━━━ Data supplied ━━━

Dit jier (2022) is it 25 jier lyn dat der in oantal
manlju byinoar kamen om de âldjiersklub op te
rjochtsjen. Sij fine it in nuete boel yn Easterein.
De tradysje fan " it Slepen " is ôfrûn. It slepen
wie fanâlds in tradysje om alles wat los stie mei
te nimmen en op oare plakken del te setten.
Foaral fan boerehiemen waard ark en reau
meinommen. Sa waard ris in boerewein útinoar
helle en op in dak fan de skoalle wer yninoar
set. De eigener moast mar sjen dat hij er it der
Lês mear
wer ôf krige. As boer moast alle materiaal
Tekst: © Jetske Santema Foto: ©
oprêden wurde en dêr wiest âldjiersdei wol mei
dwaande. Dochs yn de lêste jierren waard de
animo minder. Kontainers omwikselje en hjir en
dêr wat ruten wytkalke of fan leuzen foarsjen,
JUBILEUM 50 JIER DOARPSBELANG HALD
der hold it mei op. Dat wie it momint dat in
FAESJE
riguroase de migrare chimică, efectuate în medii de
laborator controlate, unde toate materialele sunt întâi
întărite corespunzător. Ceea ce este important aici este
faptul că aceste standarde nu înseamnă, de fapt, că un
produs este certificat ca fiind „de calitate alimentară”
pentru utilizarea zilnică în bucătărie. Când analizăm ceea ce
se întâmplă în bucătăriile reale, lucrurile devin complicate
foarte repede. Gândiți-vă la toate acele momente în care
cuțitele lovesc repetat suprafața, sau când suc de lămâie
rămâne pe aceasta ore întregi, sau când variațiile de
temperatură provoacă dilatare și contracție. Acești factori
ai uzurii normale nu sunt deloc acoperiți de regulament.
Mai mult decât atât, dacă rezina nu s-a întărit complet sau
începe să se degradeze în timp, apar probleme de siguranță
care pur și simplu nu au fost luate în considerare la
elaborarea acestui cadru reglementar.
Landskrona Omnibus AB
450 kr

━━━
━━━ Data supplied ━━━

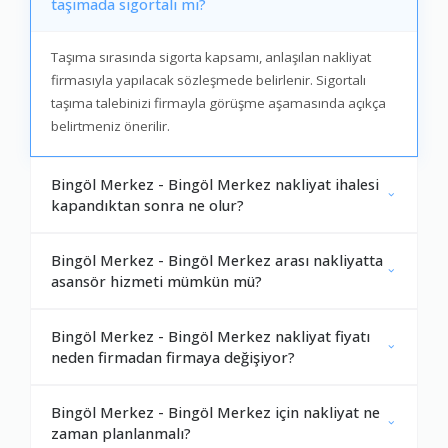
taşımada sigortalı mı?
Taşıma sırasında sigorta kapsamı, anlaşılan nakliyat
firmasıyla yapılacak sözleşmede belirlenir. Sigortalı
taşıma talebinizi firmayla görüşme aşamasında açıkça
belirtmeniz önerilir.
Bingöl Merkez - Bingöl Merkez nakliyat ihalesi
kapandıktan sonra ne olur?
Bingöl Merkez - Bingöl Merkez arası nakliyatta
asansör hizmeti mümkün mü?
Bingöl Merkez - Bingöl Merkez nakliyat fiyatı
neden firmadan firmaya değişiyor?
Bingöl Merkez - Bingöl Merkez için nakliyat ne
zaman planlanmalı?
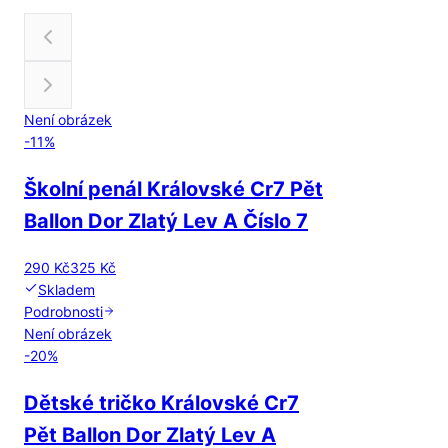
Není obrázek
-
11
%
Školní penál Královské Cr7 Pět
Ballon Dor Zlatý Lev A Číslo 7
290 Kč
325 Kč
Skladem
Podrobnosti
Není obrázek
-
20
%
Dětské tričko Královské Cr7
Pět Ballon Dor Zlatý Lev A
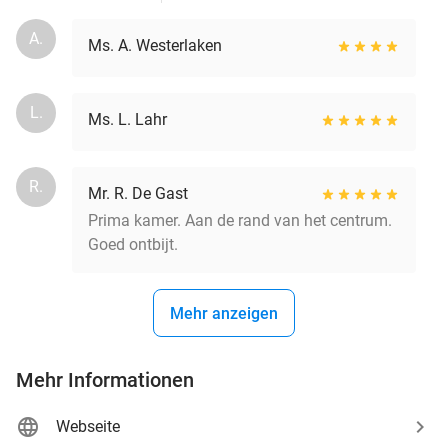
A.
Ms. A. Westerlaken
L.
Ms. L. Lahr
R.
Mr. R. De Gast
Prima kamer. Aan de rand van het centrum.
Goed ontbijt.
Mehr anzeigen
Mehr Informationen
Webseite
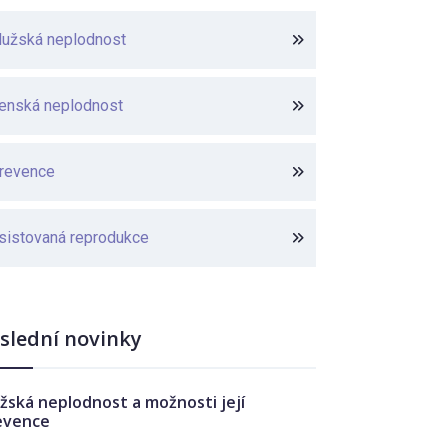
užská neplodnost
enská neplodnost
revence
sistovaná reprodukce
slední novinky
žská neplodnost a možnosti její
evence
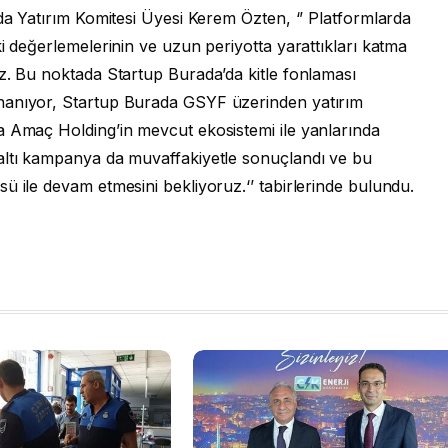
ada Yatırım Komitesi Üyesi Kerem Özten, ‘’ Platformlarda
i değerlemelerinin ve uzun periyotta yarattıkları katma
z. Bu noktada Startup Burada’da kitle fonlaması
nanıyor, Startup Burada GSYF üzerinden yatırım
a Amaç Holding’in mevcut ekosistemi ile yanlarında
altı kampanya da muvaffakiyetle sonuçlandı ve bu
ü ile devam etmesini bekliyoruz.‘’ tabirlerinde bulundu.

━━━

Description of the task - Copy the lines above exactly. Start with the line containing "Dit jier (2022)", end with the line containing "întărite corespunzător. Ceea", and include both.

Written solution -
Dit jier (2022) is it 25 jier lyn dat der in oantal
manlju byinoar kamen om de âldjiersklub op te
rjochtsjen. Sij fine it in nuete boel yn Easterein.
De tradysje fan " it Slepen " is ôfrûn. It slepen
wie fanâlds in tradysje om alles wat los stie mei
te nimmen en op oare plakken del te setten.
Foaral fan boerehiemen waard ark en reau
meinommen. Sa waard ris in boerewein útinoar
helle en op in dak fan de skoalle wer yninoar
set. De eigener moast mar sjen dat hij er it der
Lês mear
wer ôf krige. As boer moast alle materiaal
Tekst: © Jetske Santema Foto: ©
oprêden wurde en dêr wiest âldjiersdei wol mei
dwaande. Dochs yn de lêste jierren waard de
animo minder. Kontainers omwikselje en hjir en
dêr wat ruten wytkalke of fan leuzen foarsjen,
JUBILEUM 50 JIER DOARPSBELANG HALD
der hold it mei op. Dat wie it momint dat in
FAESJE
riguroase de migrare chimică, efectuate în medii de
laborator controlate, unde toate materialele sunt întâi
întărite corespunzător. Ceea ce este important aici este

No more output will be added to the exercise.